The amount of time since Intel released actionable details of Larrabee would not be enough to complete G300, so a direct rip-off seems unlikely and also wrongheaded (might be a patent minefield there as well). There are corners of Larrabee's design that were necessitated by the choice of a specific x86 core and the x86 architecture. There would be no reason to voluntarily inflict them on a new design.

To top it off, with Theo, Fuad, and Charlie postulating, we have three current or former Inq writers spouting on future GPU designs (Three and a half if we count the gallstone Charlie must have given the sheer amount excess of bile we see in his writing. Seriously, I think he gave my monitor jaundice. Nvidia must have taken advantage of him on prom night or something) whose various stories need to be stitched together or need to be tracked to see in a few quarters how much each was on the "make shit up" train.

Could it be that NVidia is simply adding D3D11 features by running them on the shaders, e.g. the tessellator?

If that's so, then that doesn't necessarily mean NVidia's ditching most fixed-function units, such as ROPs.
Possibly, maybe.

There are ways to make special-purpose hardware sit alongside general-purpose cores such as making them units within cores, through memory messages, or special signalling paths.
x86 made the first difficult, the second necessary*, and the third for the most part impossible for Larrabee.
Nvidia had the advantage of adding whatever bells and whistles they wanted.

*Maybe if they had done what I would have done... ;)

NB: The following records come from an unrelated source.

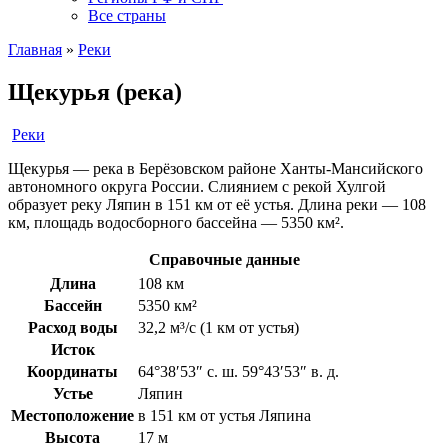
Все страны
Главная
»
Реки
Щекурья (река)
Реки
Щекурья — река в Берёзовском районе Ханты-Мансийского
автономного округа России. Слиянием с рекой Хулгой
образует реку Ляпин в 151 км от её устья. Длина реки — 108
км, площадь водосборного бассейна — 5350 км².
Справочные данные
Длина
108 км
Бассейн
5350 км²
Расход воды
32,2 м³/с (1 км от устья)
Исток
Координаты
64°38′53″ с. ш. 59°43′53″ в. д.
Устье
Ляпин
Местоположение
в 151 км от устья Ляпина
Высота
17 м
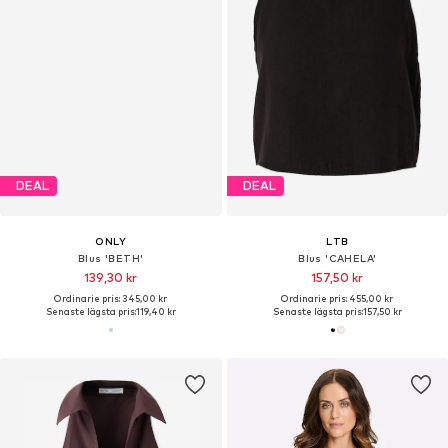
DEAL
DEAL
ONLY
LTB
Blus 'BETH'
Blus 'CAHELA'
139,30 kr
157,50 kr
Ordinarie pris: 345,00 kr
Ordinarie pris: 455,00 kr
Senaste lägsta pris:
119,40 kr
Senaste lägsta pris:
157,50 kr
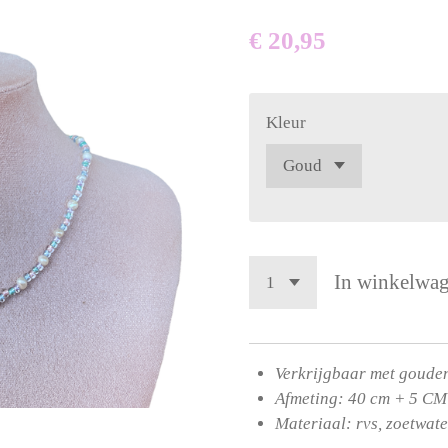
€ 20,95
Kleur
In winkelwa
Verkrijgbaar met gouden
Afmeting: 40 cm + 5 CM
Materiaal: rvs, zoetwat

Could that strategy be playing out in this shader-centric D3D11-features model? Most of the new stuff runs solely on the ALUs. If it performs like shit who cares? The D3D10 features will have maximised die-space and the increase in compute performance is most important for CUDA's sake.
A big problem I see, as was noted in the discussion concerning the latency of Nvidia's atomic ops, was how the read-write-read process for GPUs with their read-only caches was so very long.
As far as general computation is concerned, the rearchitecting of how caches interact would be something Nvidia would be interested in looking at...
 
I have actually started to enjoy Charlie's articles, I just have to remind myself to discern between the well informed rumours (He obviously has some good sources..) and fiction.

NVIDIA has been pushing DX11 tessellation *a lot* in the last year or so with conferences and papers, they have some of their best hardware ans software people (Henry Moreton and Ignacio Castano) working on it. Obviously complex machineries can go wrong in so many ways but I have good (if not great) expectations for their tessellation related-hardware&software.
 
I have actually started to enjoy Charlie's articles, I just have to remind myself to discern between the well informed rumours (He obviously has some good sources..) and fiction.
Sure. Although in that sense I much prefer Fudo to either Charlie or Theo; he's not arrogant, just a bit naive sometimes, and doesn't feel obliged to include highly subjective opinions in everything he writes...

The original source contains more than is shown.